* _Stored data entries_
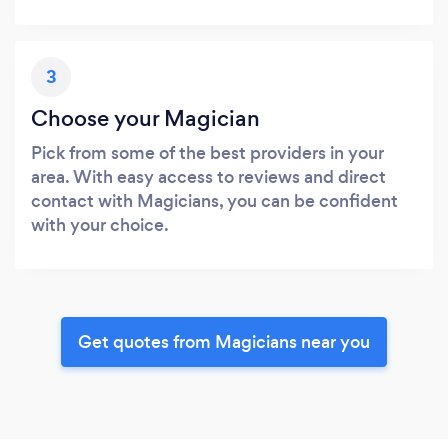
3
Choose your Magician
Pick from some of the best providers in your
area. With easy access to reviews and direct
contact with Magicians, you can be confident
with your choice.
Get quotes from Magicians near you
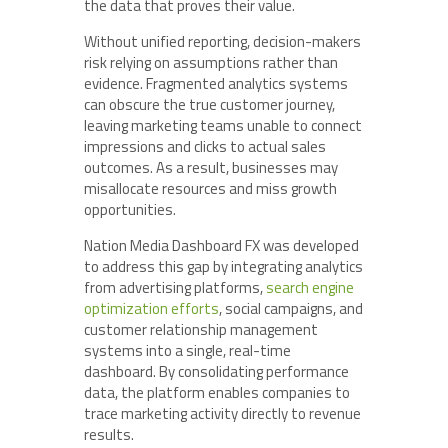
the data that proves their value.
Without unified reporting, decision-makers
risk relying on assumptions rather than
evidence. Fragmented analytics systems
can obscure the true customer journey,
leaving marketing teams unable to connect
impressions and clicks to actual sales
outcomes. As a result, businesses may
misallocate resources and miss growth
opportunities.
Nation Media Dashboard FX was developed
to address this gap by integrating analytics
from advertising platforms,
search engine
optimization efforts
, social campaigns, and
customer relationship management
systems into a single, real-time
dashboard. By consolidating performance
data, the platform enables companies to
trace marketing activity directly to revenue
results.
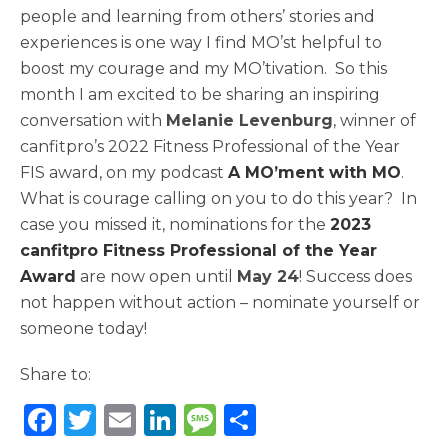
people and learning from others’ stories and
experiences is one way I find MO’st helpful to
boost my courage and my MO’tivation. So this
month I am excited to be sharing an inspiring
conversation with
Melanie Levenburg
, winner of
canfitpro’s 2022 Fitness Professional of the Year
FIS award, on my podcast
A MO’ment with MO
.
What is courage calling on you to do this year? In
case you missed it, nominations for the
2023
canfitpro Fitness Professional of the Year
Award
are now open until
May 24
! Success does
not happen without action – nominate yourself or
someone today!
Share to:
F
T
E
Li
M
S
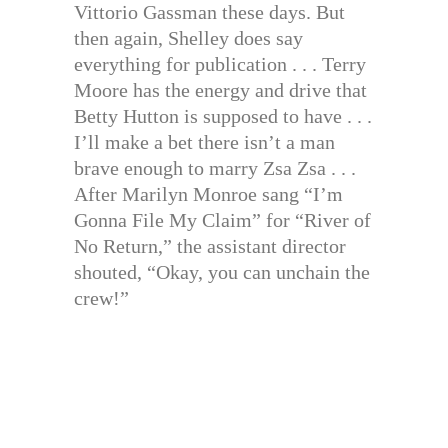
Vittorio Gassman these days. But
then again, Shelley does say
everything for publication . . . Terry
Moore has the energy and drive that
Betty Hutton is supposed to have . . .
I’ll make a bet there isn’t a man
brave enough to marry Zsa Zsa . . .
After Marilyn Monroe sang “I’m
Gonna File My Claim” for “River of
No Return,” the assistant director
shouted, “Okay, you can unchain the
crew!”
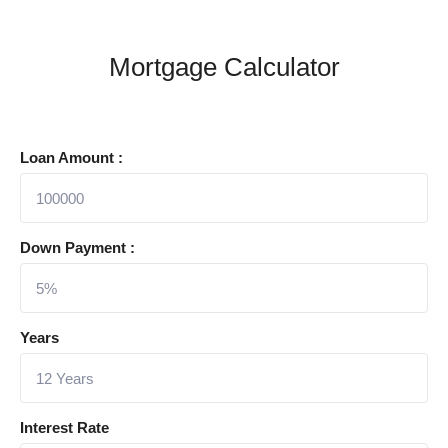
Mortgage Calculator
Loan Amount :
Down Payment :
Years
Interest Rate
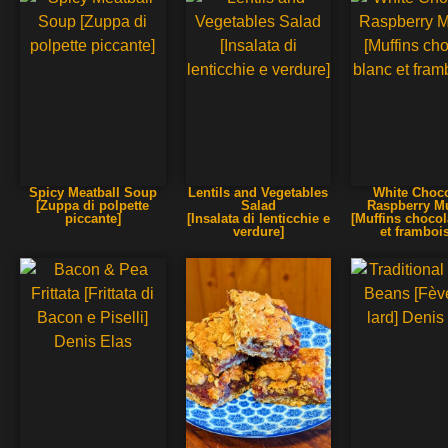
Spicy Meatball Soup
Lentils and Vegetables
White Choco
[Zuppa di polpette
Salad
Raspberry Mu
piccante]
[Insalata di lenticchie e
[Muffins chocol
verdure]
et framboi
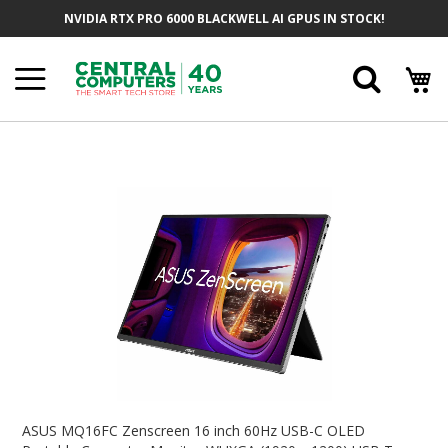
Skip
NVIDIA RTX PRO 6000 BLACKWELL AI GPUS IN STOCK!
To
Content
Searc
Skip
To
The
End
Of
The
Images
Gallery
Skip
To
ASUS MQ16FC Zenscreen 16 inch 60Hz USB-C OLED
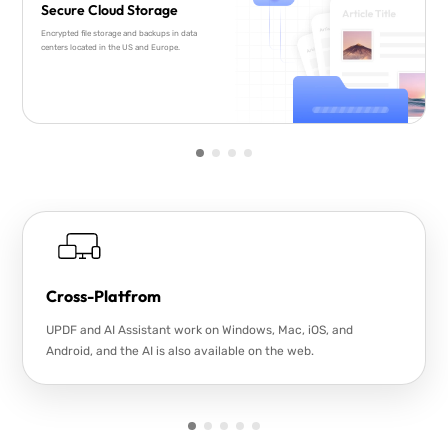
Secure Cloud Storage
Encrypted file storage and backups in data
centers located in the US and Europe.
Cross-Platfrom
UPDF and AI Assistant work on Windows, Mac, iOS, and
Android, and the AI is also available on the web.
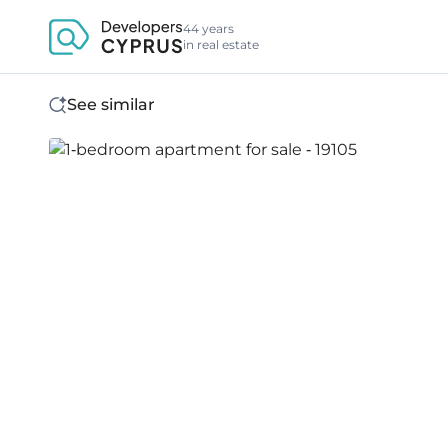
44 years
in real estate
See similar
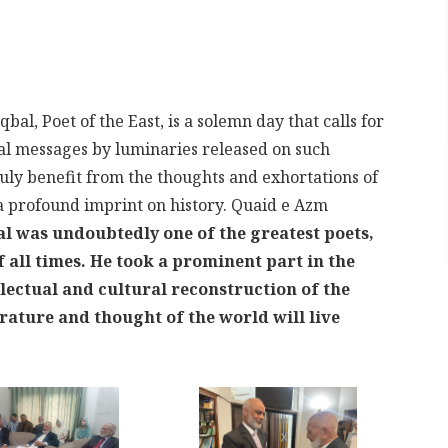
al, Poet of the East, is a solemn day that calls for
al messages by luminaries released on such
uly benefit from the thoughts and exhortations of
a profound imprint on history. Quaid e Azm
al was undoubtedly one of the greatest poets,
 all times. He took a prominent part in the
llectual and cultural reconstruction of the
erature and thought of the world will live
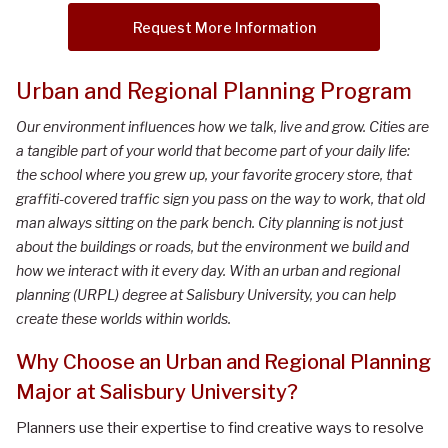
Request More Information
Urban and Regional Planning Program
Our environment influences how we talk, live and grow. Cities are
a tangible part of your world that become part of your daily life:
the school where you grew up, your favorite grocery store, that
graffiti-covered traffic sign you pass on the way to work, that old
man always sitting on the park bench. City planning is not just
about the buildings or roads, but the environment we build and
how we interact with it every day. With an urban and regional
planning (URPL) degree at Salisbury University, you can help
create these worlds within worlds.
Why Choose an Urban and Regional Planning
Major at Salisbury University?
Planners use their expertise to find creative ways to resolve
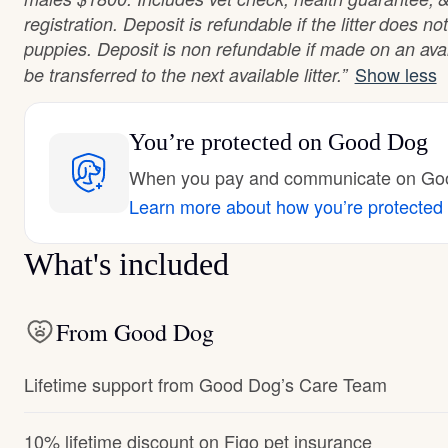
registration. Deposit is refundable if the litter does 
puppies. Deposit is non refundable if made on an ava
Show less
be transferred to the next available litter.”
You’re protected
on Good Dog
When you pay and communicate on Good
Learn more about how you’re protected
What's included
From Good Dog
Lifetime support from Good Dog’s Care Team
10% lifetime discount on Figo pet insurance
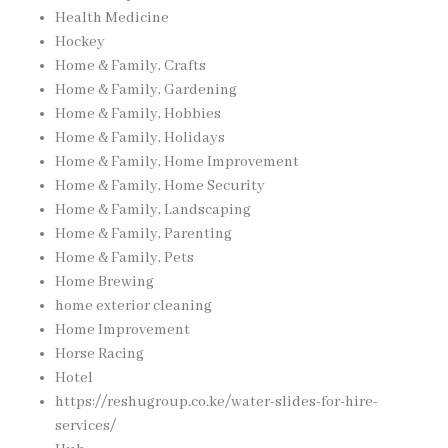
Health Medicine
Hockey
Home & Family, Crafts
Home & Family, Gardening
Home & Family, Hobbies
Home & Family, Holidays
Home & Family, Home Improvement
Home & Family, Home Security
Home & Family, Landscaping
Home & Family, Parenting
Home & Family, Pets
Home Brewing
home exterior cleaning
Home Improvement
Horse Racing
Hotel
https://reshugroup.co.ke/water-slides-for-hire-
services/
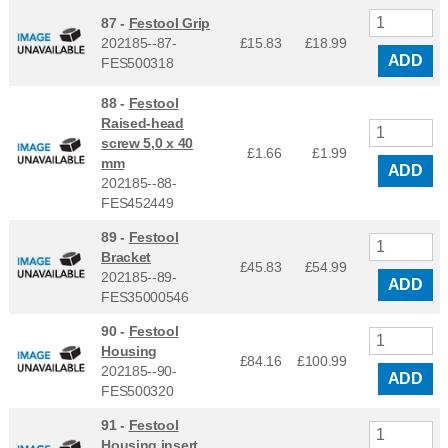
87 -
Festool Grip
202185--87-
£15.83
£
18.99
ADD
FES500318
88 -
Festool
Raised-head
screw 5,0 x 40
£1.66
£
1.99
mm
ADD
202185--88-
FES452449
89 -
Festool
Bracket
£45.83
£
54.99
202185--89-
ADD
FES35000546
90 -
Festool
Housing
£84.16
£
100.99
202185--90-
ADD
FES500320
91 -
Festool
Housing insert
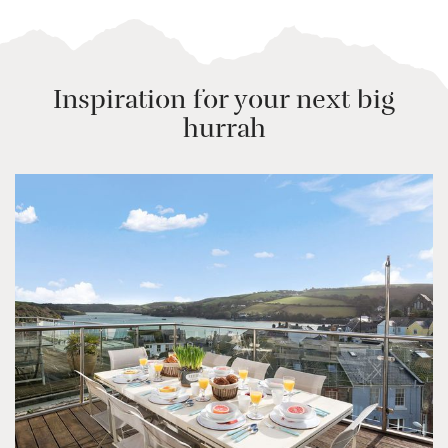
Inspiration for your next big
hurrah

* _WORK ITEM_
Which lines above hold the string "about"? Show each of them.

* _REPLY_
about the buildings or roads, but the environment we build and
Learn more about how you’re protected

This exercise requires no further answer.